Extracted page text data:
* * * *

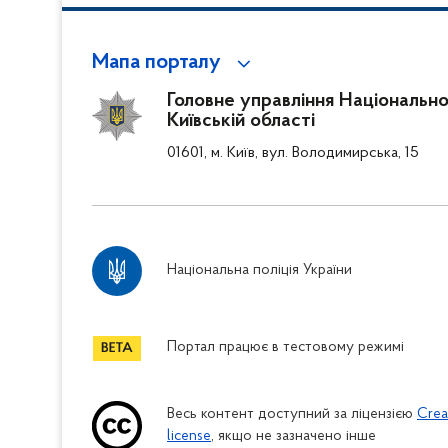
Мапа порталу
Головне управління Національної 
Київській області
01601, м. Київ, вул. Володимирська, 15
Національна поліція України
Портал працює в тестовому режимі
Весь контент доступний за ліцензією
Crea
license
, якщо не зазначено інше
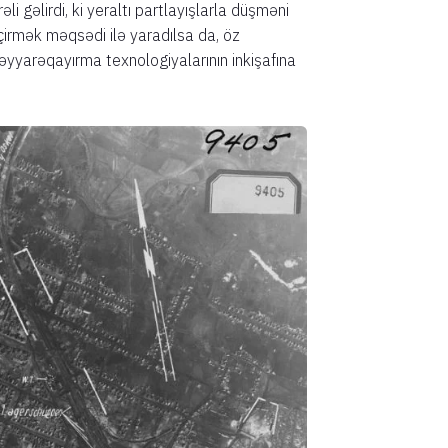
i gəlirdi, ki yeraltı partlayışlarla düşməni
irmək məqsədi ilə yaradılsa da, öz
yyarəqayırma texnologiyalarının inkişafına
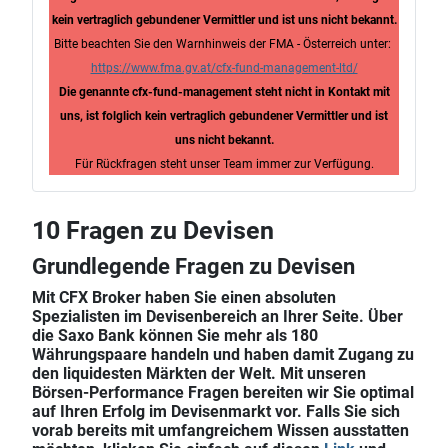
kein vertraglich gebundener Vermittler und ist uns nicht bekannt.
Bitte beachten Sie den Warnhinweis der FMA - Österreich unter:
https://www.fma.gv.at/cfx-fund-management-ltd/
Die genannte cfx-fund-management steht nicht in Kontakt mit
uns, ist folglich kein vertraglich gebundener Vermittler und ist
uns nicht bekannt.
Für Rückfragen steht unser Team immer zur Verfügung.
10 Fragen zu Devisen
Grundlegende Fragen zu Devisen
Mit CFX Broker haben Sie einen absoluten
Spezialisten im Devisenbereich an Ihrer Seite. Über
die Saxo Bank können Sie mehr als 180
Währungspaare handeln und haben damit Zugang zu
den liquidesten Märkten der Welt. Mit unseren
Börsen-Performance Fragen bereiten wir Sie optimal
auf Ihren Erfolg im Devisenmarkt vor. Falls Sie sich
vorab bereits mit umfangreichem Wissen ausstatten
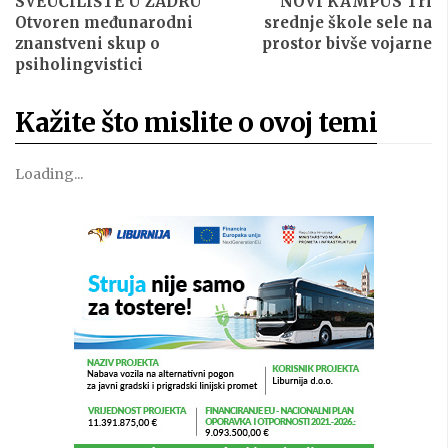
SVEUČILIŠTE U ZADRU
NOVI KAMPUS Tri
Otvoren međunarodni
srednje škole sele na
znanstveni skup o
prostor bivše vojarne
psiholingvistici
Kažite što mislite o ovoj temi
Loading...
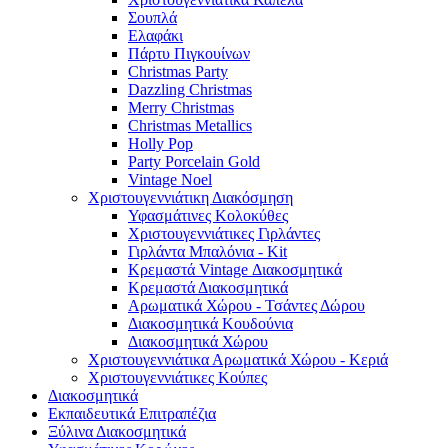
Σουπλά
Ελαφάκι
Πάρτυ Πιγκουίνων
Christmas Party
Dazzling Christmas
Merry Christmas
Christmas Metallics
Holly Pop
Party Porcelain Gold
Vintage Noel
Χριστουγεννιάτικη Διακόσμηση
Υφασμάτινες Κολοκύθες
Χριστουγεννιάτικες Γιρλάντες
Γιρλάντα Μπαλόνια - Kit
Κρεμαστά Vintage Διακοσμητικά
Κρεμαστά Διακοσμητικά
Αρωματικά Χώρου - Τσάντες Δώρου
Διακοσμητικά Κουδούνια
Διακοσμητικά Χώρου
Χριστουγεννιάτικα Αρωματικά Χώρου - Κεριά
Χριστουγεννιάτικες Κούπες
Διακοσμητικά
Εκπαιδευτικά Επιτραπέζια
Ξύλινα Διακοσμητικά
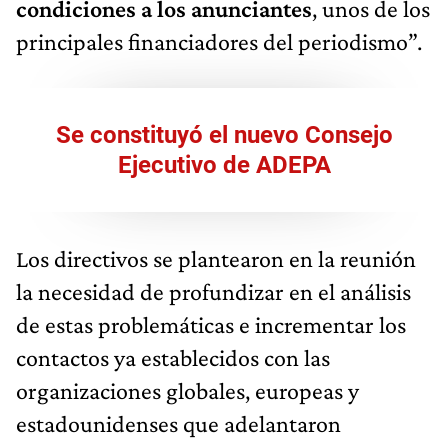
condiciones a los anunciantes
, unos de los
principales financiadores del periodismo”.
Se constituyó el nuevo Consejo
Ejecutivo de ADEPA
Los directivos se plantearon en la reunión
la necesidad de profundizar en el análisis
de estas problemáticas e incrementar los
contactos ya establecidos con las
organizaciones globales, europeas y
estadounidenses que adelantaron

* * * *

PROBLEM REQUIREMENTS -> Please output the lines from the line that contains "prostor bivše vojarne" through the end of the records, both ends included, exactly and with no pictures.

TASK RESPONSE ->
prostor bivše vojarne
psiholingvistici
Kažite što mislite o ovoj temi
Loading...
Σουπλά
Ελαφάκι
Πάρτυ Πιγκουίνων
Christmas Party
Dazzling Christmas
Merry Christmas
Christmas Metallics
Holly Pop
Party Porcelain Gold
Vintage Noel
Χριστουγεννιάτικη Διακόσμηση
Υφασμάτινες Κολοκύθες
Χριστουγεννιάτικες Γιρλάντες
Γιρλάντα Μπαλόνια - Kit
Κρεμαστά Vintage Διακοσμητικά
Κρεμαστά Διακοσμητικά
Αρωματικά Χώρου - Τσάντες Δώρου
Διακοσμητικά Κουδούνια
Διακοσμητικά Χώρου
Χριστουγεννιάτικα Αρωματικά Χώρου - Κεριά
Χριστουγεννιάτικες Κούπες
Διακοσμητικά
Εκπαιδευτικά Επιτραπέζια
Ξύλινα Διακοσμητικά
condiciones a los anunciantes
, unos de los
principales financiadores del periodismo”.
Se constituyó el nuevo Consejo
Ejecutivo de ADEPA
Los directivos se plantearon en la reunión
la necesidad de profundizar en el análisis
de estas problemáticas e incrementar los
contactos ya establecidos con las
organizaciones globales, europeas y
estadounidenses que adelantaron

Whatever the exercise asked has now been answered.